# [TASK TO COMPLETE]
Reproduce the entries shown below only from the line with "bolesti, moždanog udara i tromboze" down to the line with "daje tijelu neophodne", keeping both end lines and copying each one exactly.

# [EXTRACTED DATA]
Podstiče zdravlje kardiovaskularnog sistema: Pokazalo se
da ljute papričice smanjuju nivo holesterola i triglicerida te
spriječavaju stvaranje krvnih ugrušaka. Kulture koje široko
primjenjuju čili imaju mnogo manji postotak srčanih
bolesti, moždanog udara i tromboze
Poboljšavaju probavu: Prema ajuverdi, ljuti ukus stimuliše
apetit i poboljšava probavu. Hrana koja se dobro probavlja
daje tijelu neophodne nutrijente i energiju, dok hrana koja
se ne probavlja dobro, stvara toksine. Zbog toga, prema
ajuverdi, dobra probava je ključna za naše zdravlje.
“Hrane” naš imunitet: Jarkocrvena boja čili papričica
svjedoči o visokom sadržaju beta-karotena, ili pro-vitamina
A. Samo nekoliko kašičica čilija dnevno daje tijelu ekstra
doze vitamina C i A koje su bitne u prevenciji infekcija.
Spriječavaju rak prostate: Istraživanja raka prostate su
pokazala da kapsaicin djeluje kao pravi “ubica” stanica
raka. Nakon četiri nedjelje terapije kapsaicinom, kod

# [YOUR SOLUTION]
bolesti, moždanog udara i tromboze
Poboljšavaju probavu: Prema ajuverdi, ljuti ukus stimuliše
apetit i poboljšava probavu. Hrana koja se dobro probavlja
daje tijelu neophodne nutrijente i energiju, dok hrana koja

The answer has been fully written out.